What to work on → Print the listing below exactly, minus its pictures.
- Opening Delimiter -
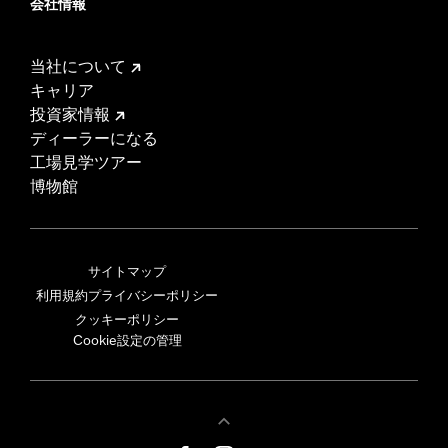
会社情報
当社について
キャリア
投資家情報
ディーラーになる
工場見学ツアー
博物館
サイトマップ
利用規約
プライバシーポリシー
クッキーポリシー
Cookie設定の管理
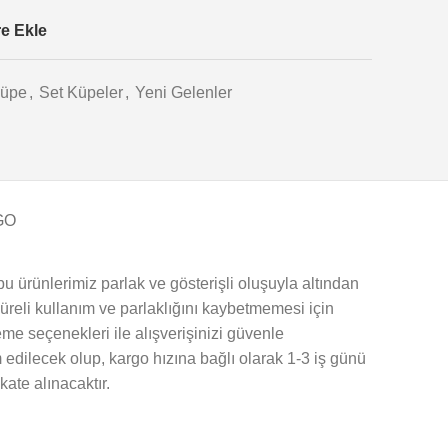
re Ekle
üpe
,
Set Küpeler
,
Yeni Gelenler
GO
u ürünlerimiz parlak ve gösterişli oluşuyla altından
 süreli kullanım ve parlaklığını kaybetmemesi için
me seçenekleri ile alışverişinizi güvenle
 edilecek olup, kargo hızına bağlı olarak 1-3 iş günü
kate alınacaktır.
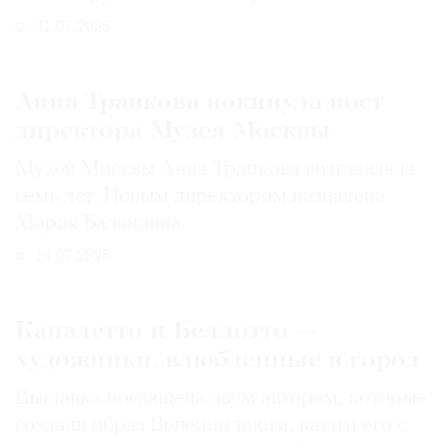
31.07.2026
Анна Трапкова покинула пост
директора Музея Москвы
Музей Москвы Анна Трапкова возглавляла
семь лет. Новым директором назначена
Мария Баландина
14.07.2026
Каналетто и Беллотто —
художники, влюбленные в город
Выставка посвящена двум авторам, которые
создали образ Венеции таким, каким его c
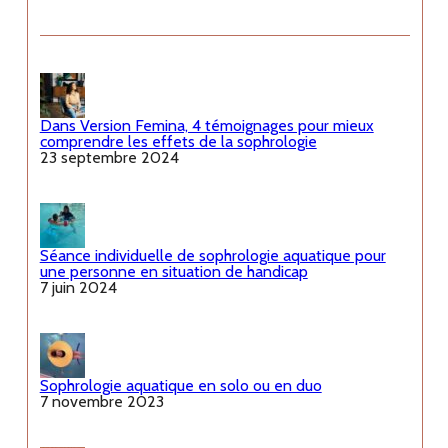
Dans Version Femina, 4 témoignages pour mieux
comprendre les effets de la sophrologie
23 septembre 2024
Séance individuelle de sophrologie aquatique pour
une personne en situation de handicap
7 juin 2024
Sophrologie aquatique en solo ou en duo
7 novembre 2023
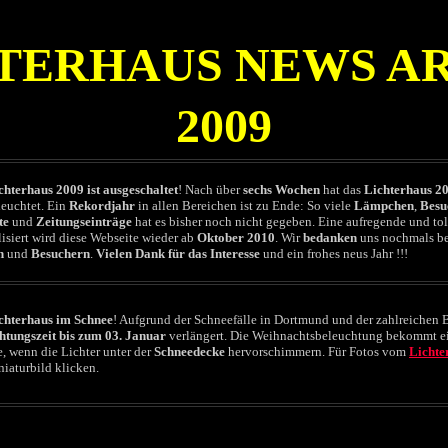
TERHAUS NEWS A
2009
chterhaus 2009 ist ausgeschaltet
! Nach über
sechs Wochen
hat das
Lichterhaus 2
leuchtet. Ein
Rekordjahr
in allen Bereichen ist zu Ende: So viele
Lämpchen
,
Besu
te
und
Zeitungseinträge
hat es bisher noch nicht gegeben. Eine aufregende und toll
isiert wird diese Webseite wieder ab
Oktober 2010
. Wir
bedanken
uns nochmals be
n
und
Besuchern
.
Vielen Dank für das Interesse
und ein frohes neus Jahr !!!
chterhaus im Schnee
! Aufgrund der Schneefälle in Dortmund und der zahlreichen 
htungszeit
bis zum 03. Januar
verlängert. Die Weihnachtsbeleuchtung bekommt e
, wenn die Lichter unter der
Schneedecke
hervorschimmern. Für Fotos vom
Lichte
iaturbild klicken.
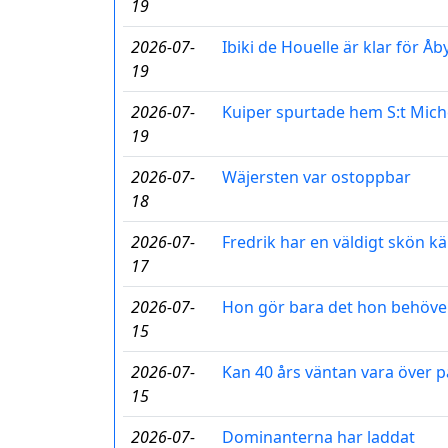
19
2026-07-
Ibiki de Houelle är klar för Åb
19
2026-07-
Kuiper spurtade hem S:t Mich
19
2026-07-
Wäjersten var ostoppbar
18
2026-07-
Fredrik har en väldigt skön k
17
2026-07-
Hon gör bara det hon behöve
15
2026-07-
Kan 40 års väntan vara över 
15
2026-07-
Dominanterna har laddat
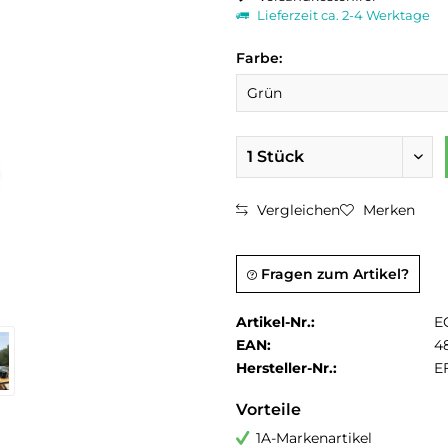
Lieferzeit ca. 2-4 Werktage
Farbe:
Vergleichen
Merken
Fragen zum Artikel?
Artikel-Nr.:
E
EAN:
4
Hersteller-Nr.:
E
Vorteile
1A-Markenartikel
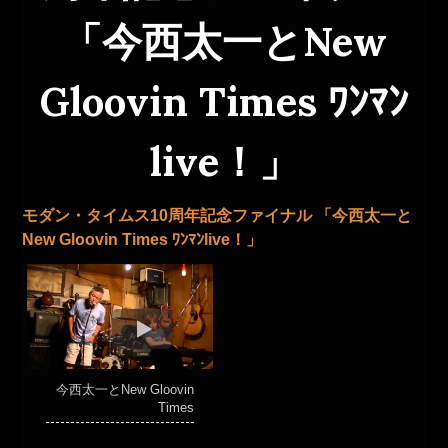
「今西太一とNew
Gloovin Times ﾜﾝﾏﾝ
live！」
モダン・タイムス10周年記念ファイナル 「今西太一と
New Gloovin Times ﾜﾝﾏﾝlive！」
今西太一とNew Gloovin
Times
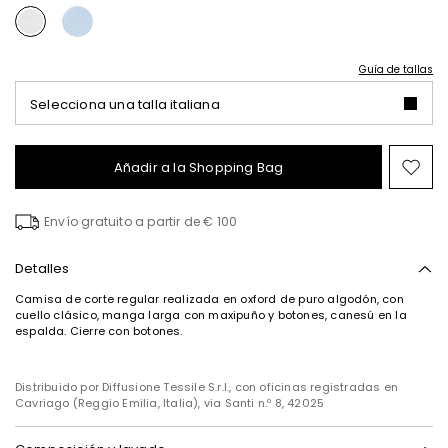
Guía de tallas
Selecciona una talla italiana
Añadir a la Shopping Bag
Mov
en
el
Envío gratuito a partir de € 100
fav
Detalles
Camisa de corte regular realizada en oxford de puro algodón, con
cuello clásico, manga larga con maxipuño y botones, canesú en la
espalda. Cierre con botones.
Distribuido por Diffusione Tessile S.r.l., con oficinas registradas en
Cavriago (Reggio Emilia, Italia), via Santi n.º 8, 42025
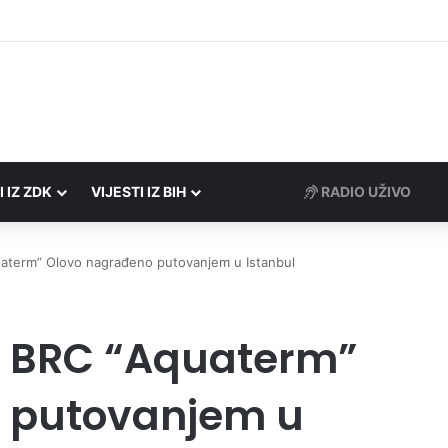
Porezne uprave FBiH na području ZDK izvršili 24 inspekcijska nadzora
I IZ ZDK
VIJESTI IZ BIH
RADIO UŽIVO
aterm” Olovo nagrađeno putovanjem u Istanbul
a BRC “Aquaterm”
 putovanjem u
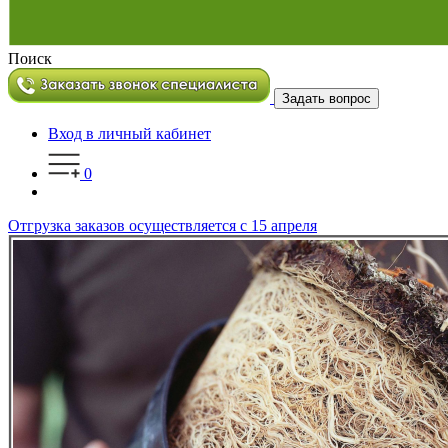
Поиск
Задать вопрос
Вход в личный кабинет
0
Отгрузка заказов осуществляется с 15 апреля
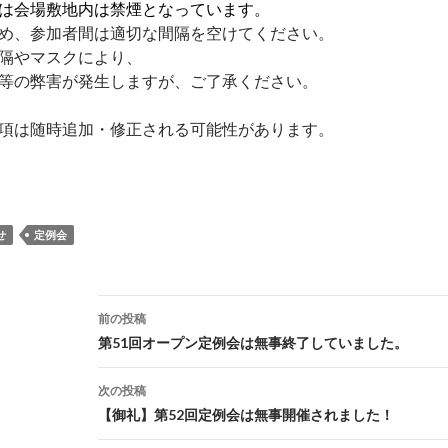
は会場敷地内は禁煙となっています。
め、参加者間は適切な間隔を空けてください。
隔やマスクにより、
等の弊害が発生しますが、ご了承ください。
項は随時追加・修正される可能性があります。
せ
定例会
投
前の投稿
稿
第51回オープン定例会は無事終了していました。
ナ
次の投稿
ビ
【御礼】第52回定例会は無事開催されました！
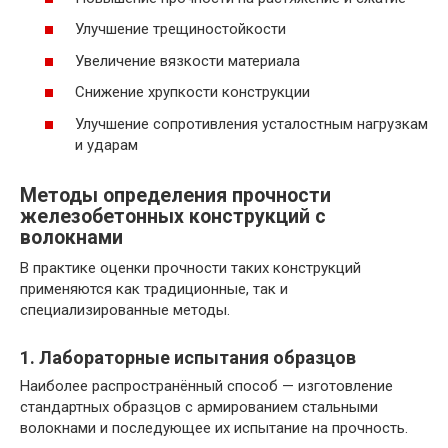
Улучшение трещиностойкости
Увеличение вязкости материала
Снижение хрупкости конструкции
Улучшение сопротивления усталостным нагрузкам
и ударам
Методы определения прочности
железобетонных конструкций с
волокнами
В практике оценки прочности таких конструкций
применяются как традиционные, так и
специализированные методы.
1. Лабораторные испытания образцов
Наиболее распространённый способ — изготовление
стандартных образцов с армированием стальными
волокнами и последующее их испытание на прочность.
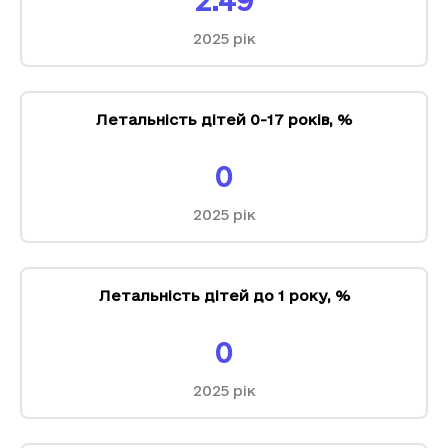
2.49
2025
рік
Летальність дітей 0-17 років
,
%
0
2025
рік
Летальність дітей до 1 року
,
%
0
2025
рік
- Closing Delimiter -
Answer space →
会社情報
当社について
キャリア
投資家情報
ディーラーになる
工場見学ツアー
博物館
サイトマップ
利用規約
プライバシーポリシー
クッキーポリシー
Cookie設定の管理
re Ekle
üpe
,
Set Küpeler
,
Yeni Gelenler
GO
u ürünlerimiz parlak ve gösterişli oluşuyla altından
 süreli kullanım ve parlaklığını kaybetmemesi için
me seçenekleri ile alışverişinizi güvenle
 edilecek olup, kargo hızına bağlı olarak 1-3 iş günü
kate alınacaktır.
31.07.2026
Анна Трапкова покинула пост
директора Музея Москвы
Музей Москвы Анна Трапкова возглавляла
семь лет. Новым директором назначена
Мария Баландина
14.07.2026
Каналетто и Беллотто —
художники, влюбленные в город
Выставка посвящена двум авторам, которые
создали образ Венеции таким, каким его c
Dans Version Femina, 4 témoignages pour mieux
comprendre les effets de la sophrologie
23 septembre 2024
Séance individuelle de sophrologie aquatique pour
une personne en situation de handicap
7 juin 2024
Sophrologie aquatique en solo ou en duo
7 novembre 2023
TERHAUS NEWS A
2009
chterhaus 2009 ist ausgeschaltet
! Nach über
sechs Wochen
hat das
Lichterhaus 2
leuchtet. Ein
Rekordjahr
in allen Bereichen ist zu Ende: So viele
Lämpchen
,
Besu
te
und
Zeitungseinträge
hat es bisher noch nicht gegeben. Eine aufregende und toll
isiert wird diese Webseite wieder ab
Oktober 2010
. Wir
bedanken
uns nochmals be
n
und
Besuchern
.
Vielen Dank für das Interesse
und ein frohes neus Jahr !!!
chterhaus im Schnee
! Aufgrund der Schneefälle in Dortmund und der zahlreichen 
htungszeit
bis zum 03. Januar
verlängert. Die Weihnachtsbeleuchtung bekommt e
, wenn die Lichter unter der
Schneedecke
hervorschimmern. Für Fotos vom
Lichte
iaturbild klicken.
19
2026-07-
Ibiki de Houelle är klar för Åb
19
2026-07-
Kuiper spurtade hem S:t Mich
19
2026-07-
Wäjersten var ostoppbar
18
2026-07-
Fredrik har en väldigt skön k
17
2026-07-
Hon gör bara det hon behöve
15
2026-07-
Kan 40 års väntan vara över 
15
2026-07-
Dominanterna har laddat
Lieferzeit ca. 2-4 Werktage
Farbe:
Vergleichen
Merken
Fragen zum Artikel?
Artikel-Nr.:
E
EAN:
4
Hersteller-Nr.:
E
Vorteile
1A-Markenartikel
「今西太一とNew
Gloovin Times ﾜﾝﾏﾝ
live！」
モダン・タイムス10周年記念ファイナル 「今西太一と
New Gloovin Times ﾜﾝﾏﾝlive！」
今西太一とNew Gloovin
Times
Guía de tallas
Selecciona una talla italiana
Añadir a la Shopping Bag
Mov
en
el
Envío gratuito a partir de € 100
fav
Detalles
Camisa de corte regular realizada en oxford de puro algodón, con
cuello clásico, manga larga con maxipuño y botones, canesú en la
espalda. Cierre con botones.
Distribuido por Diffusione Tessile S.r.l., con oficinas registradas en
Cavriago (Reggio Emilia, Italia), via Santi n.º 8, 42025
Porezne uprave FBiH na području ZDK izvršili 24 inspekcijska nadzora
I IZ ZDK
VIJESTI IZ BIH
RADIO UŽIVO
aterm” Olovo nagrađeno putovanjem u Istanbul
a BRC “Aquaterm”
 putovanjem u
Поиск
Задать вопрос
Вход в личный кабинет
0
Отгрузка заказов осуществляется с 15 апреля
は会場敷地内は禁煙となっています。
め、参加者間は適切な間隔を空けてください。
隔やマスクにより、
等の弊害が発生しますが、ご了承ください。
項は随時追加・修正される可能性があります。
せ
定例会
投
前の投稿
稿
第51回オープン定例会は無事終了していました。
ナ
次の投稿
ビ
【御礼】第52回定例会は無事開催されました！
Улучшение трещиностойкости
Увеличение вязкости материала
Снижение хрупкости конструкции
Улучшение сопротивления усталостным нагрузкам
и ударам
Методы определения прочности
железобетонных конструкций с
волокнами
В практике оценки прочности таких конструкций
применяются как традиционные, так и
специализированные методы.
1. Лабораторные испытания образцов
Наиболее распространённый способ — изготовление
стандартных образцов с армированием стальными
волокнами и последующее их испытание на прочность.
2.49
2025
рік
Летальність дітей 0-17 років
,
%
0
2025
рік
Летальність дітей до 1 року
,
%
0
2025
рік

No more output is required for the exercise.